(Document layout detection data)
BEGIN

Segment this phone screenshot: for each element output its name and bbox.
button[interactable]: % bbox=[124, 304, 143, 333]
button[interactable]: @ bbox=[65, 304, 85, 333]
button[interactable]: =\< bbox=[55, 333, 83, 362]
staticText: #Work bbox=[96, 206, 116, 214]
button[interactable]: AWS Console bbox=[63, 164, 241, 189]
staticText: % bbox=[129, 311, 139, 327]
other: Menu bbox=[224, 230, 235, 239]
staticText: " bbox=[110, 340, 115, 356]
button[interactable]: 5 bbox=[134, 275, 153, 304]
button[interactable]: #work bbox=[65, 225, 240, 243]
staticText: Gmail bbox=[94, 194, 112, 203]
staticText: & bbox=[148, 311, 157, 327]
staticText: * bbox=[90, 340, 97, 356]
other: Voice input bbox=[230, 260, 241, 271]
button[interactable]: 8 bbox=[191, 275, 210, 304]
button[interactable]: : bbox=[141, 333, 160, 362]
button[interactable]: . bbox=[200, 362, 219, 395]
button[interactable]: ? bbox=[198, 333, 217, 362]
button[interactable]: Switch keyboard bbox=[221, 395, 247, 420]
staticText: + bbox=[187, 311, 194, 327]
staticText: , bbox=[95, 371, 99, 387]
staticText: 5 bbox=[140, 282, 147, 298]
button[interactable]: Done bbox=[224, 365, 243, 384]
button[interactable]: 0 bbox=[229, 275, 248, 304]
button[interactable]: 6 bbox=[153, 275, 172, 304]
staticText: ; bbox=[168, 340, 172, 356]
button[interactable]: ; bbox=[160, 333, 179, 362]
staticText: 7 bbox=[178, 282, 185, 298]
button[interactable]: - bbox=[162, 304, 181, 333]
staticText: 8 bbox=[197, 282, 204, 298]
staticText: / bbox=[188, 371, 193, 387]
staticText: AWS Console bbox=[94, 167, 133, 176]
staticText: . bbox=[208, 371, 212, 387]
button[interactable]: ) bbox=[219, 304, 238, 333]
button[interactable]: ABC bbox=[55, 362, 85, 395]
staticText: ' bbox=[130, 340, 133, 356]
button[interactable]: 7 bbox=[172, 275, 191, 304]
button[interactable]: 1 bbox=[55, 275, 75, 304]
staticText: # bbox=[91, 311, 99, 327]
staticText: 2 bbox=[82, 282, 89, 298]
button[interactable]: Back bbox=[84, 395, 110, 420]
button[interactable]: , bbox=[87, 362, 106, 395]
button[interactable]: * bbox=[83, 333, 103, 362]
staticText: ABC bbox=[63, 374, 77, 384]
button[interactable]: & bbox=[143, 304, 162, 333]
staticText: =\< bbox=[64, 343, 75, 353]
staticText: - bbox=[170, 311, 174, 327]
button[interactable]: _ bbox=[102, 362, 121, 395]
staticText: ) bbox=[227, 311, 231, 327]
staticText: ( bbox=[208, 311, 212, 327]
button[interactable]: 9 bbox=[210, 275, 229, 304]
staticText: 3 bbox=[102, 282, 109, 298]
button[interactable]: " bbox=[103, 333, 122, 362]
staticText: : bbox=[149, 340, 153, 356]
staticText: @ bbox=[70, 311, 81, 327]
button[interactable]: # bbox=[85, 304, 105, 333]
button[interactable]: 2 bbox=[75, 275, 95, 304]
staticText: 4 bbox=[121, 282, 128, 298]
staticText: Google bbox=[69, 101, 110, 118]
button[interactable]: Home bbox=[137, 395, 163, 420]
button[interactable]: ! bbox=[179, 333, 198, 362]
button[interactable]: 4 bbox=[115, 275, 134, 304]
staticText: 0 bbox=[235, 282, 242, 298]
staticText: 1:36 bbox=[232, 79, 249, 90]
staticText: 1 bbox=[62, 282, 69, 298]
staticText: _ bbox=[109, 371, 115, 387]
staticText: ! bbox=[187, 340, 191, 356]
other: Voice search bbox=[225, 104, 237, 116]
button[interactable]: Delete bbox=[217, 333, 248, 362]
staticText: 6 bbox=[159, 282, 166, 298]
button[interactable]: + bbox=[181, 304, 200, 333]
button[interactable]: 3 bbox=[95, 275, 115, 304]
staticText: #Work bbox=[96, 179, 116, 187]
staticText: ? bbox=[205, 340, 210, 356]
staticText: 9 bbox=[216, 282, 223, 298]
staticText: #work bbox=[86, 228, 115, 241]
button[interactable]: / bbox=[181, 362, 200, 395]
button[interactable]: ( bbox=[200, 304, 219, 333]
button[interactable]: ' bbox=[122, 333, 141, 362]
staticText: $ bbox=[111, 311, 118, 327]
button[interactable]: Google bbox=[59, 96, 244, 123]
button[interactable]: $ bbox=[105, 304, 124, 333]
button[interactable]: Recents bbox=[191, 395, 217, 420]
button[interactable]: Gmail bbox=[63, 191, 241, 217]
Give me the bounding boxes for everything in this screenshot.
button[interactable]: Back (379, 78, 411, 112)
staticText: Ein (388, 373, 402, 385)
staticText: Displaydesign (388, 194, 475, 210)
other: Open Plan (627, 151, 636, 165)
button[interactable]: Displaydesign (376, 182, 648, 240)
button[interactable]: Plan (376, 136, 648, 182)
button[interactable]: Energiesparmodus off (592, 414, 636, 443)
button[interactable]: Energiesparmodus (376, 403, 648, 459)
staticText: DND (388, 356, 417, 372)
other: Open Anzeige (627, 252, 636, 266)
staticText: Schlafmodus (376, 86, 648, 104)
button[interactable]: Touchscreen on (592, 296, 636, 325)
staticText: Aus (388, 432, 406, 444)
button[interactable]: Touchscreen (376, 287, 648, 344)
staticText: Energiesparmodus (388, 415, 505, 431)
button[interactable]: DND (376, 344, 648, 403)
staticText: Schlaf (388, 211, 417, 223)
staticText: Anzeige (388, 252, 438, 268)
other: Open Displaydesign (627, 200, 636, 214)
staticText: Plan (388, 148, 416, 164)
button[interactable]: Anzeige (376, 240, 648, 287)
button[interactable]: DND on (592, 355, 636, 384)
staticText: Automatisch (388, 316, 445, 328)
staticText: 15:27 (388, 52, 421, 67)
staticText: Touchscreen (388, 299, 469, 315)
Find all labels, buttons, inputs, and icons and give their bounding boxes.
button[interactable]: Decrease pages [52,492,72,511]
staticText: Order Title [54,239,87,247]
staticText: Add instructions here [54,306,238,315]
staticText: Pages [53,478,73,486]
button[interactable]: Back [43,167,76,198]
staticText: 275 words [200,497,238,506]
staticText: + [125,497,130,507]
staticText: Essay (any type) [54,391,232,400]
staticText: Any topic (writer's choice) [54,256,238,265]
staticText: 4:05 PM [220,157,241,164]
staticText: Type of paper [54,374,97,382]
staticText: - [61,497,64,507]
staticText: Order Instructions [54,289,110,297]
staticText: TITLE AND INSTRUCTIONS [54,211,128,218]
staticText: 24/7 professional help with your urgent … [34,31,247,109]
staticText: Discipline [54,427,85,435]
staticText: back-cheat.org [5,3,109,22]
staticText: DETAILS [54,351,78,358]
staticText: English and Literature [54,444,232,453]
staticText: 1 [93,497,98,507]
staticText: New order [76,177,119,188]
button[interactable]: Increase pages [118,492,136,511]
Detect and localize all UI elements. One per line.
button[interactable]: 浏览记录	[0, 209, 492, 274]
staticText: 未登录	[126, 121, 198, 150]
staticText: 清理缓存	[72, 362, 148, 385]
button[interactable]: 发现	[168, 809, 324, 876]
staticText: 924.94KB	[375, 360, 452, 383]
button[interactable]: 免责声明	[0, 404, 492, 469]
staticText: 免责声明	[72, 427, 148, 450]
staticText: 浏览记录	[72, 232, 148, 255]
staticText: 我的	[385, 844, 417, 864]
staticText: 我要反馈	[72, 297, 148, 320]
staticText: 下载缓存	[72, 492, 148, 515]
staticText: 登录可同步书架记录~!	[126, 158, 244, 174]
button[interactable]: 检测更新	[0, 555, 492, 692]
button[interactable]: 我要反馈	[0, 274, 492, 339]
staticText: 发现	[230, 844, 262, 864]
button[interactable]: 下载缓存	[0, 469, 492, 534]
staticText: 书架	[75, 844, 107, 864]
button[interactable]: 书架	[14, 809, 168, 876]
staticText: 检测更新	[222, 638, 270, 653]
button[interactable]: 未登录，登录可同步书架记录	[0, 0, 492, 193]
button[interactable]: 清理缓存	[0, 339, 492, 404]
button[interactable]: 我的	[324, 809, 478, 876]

END

▸ **What is being asked**
Return each line from the data where the string "清理缓存" can be found.

▸ **Task output**
staticText: 清理缓存	[72, 362, 148, 385]
button[interactable]: 清理缓存	[0, 339, 492, 404]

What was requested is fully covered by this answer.